In the past two weeks, IIGH has sponsored talks and a global conference to raise awareness and help build sustainable and equitable solutions. On Oct. 19, USC IIGH hosted Rachel Kyte, dean of The Fletcher School at Tufts University. Dr. Kyte, named by Time magazine as one of the 15 most influential women leading the fight against climate change, has played a key role leading the UN Secretary General’s push for nations and companies commit to expediting the energy transition. Her lecture, “When Climate Change is Everything, How Do We Manage the World and Leave No One Behind?” highlighted the importance of inclusion and combating climate inequities through economic recovery and global governance restructuring. This free, public event brought in faculty and students from across the university. The event was held live and streamed online, and cosponsored by the Environmental Student Assembly, the USC Department of Population and Public Health Sciences, the USC Presidential Sustainability Working Group, the USC Spatial Sciences Institute, the USC Southern California Environmental Health Sciences Center (SCEHC), and the USC Center for Sustainability Solutions.

The following week, USC IIGH — in partnership with the UNSW Australian Human Rights Institute and The George Institute for Global Health — co-organized Health and Human Rights in the Climate Crisis: Charting Challenges and Solutions, a nine-day, large-scale global event leading up to COP26. Bringing together hundreds of practitioners, policy makers, artists, academics, students and activists, with folks from every continent — all with a shared concern for what is happening to our planet, and to the current and future impacts on the health and human rights of all people — Health and Human Rights in the Climate Crisis: Charting Challenges and Solutions  took place PDT Oct. 20–28, 2021, showcasing research, policies and practice form across the globe.

Helen Clark, former Prime Minister of New Zealand and Administrator of the United Nations Development Programme, and Tlaleng Mofokeng, the United Nations Special Rapporteur on the Right to Health, opened the conference drawing attention to the impacts of climate change on the right to health. Through a series of presentations, discussions and workshops, the conference galvanized attention and helped to create global understanding of these important linkages and the actions needed going forward. The conference closed with a conversation with the next generation of climate leaders, including Alexandria Villasenor, about the future of human rights, including the right to health, in climate action.
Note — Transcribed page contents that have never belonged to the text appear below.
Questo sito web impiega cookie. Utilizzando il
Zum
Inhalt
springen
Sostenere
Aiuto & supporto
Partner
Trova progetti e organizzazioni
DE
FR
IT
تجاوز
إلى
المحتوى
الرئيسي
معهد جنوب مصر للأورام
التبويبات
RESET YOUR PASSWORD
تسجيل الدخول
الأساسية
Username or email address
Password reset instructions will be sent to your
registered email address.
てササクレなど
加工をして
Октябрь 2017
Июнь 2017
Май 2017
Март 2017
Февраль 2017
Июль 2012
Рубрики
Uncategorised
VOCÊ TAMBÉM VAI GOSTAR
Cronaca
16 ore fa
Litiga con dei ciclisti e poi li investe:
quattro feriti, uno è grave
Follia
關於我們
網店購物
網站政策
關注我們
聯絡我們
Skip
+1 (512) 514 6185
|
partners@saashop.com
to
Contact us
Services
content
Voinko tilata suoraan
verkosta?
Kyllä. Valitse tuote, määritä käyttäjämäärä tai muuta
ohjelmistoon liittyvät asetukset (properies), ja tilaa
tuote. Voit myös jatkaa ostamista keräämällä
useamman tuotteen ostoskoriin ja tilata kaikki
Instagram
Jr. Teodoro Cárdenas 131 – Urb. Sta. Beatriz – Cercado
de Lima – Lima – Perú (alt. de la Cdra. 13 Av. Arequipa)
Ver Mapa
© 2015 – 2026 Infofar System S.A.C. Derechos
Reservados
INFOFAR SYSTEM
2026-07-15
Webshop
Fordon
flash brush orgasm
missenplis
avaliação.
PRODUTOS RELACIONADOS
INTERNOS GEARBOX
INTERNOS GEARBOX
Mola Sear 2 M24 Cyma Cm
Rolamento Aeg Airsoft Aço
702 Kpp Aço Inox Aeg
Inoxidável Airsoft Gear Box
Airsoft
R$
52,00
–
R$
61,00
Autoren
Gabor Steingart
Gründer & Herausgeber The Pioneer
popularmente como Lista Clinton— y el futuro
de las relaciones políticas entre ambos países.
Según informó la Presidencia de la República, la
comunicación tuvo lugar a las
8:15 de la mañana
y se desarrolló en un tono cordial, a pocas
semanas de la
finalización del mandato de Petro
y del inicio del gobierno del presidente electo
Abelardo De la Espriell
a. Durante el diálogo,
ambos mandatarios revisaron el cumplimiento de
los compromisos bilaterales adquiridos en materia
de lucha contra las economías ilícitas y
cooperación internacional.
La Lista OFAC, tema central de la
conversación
The full conference will be available for viewing soon. Drawing on our shared experiences of increasing climate threats — such as fire, floods and temperature rises — the conference serves as a call for the urgent action needed to address health and rights concerns in the climate crisis. USC IIGH is dedicated to working with all partners to ensure the pressure doesn’t stop once COP is past, that we hold our governments and businesses to account, and that climate stays at the center of all our concerns.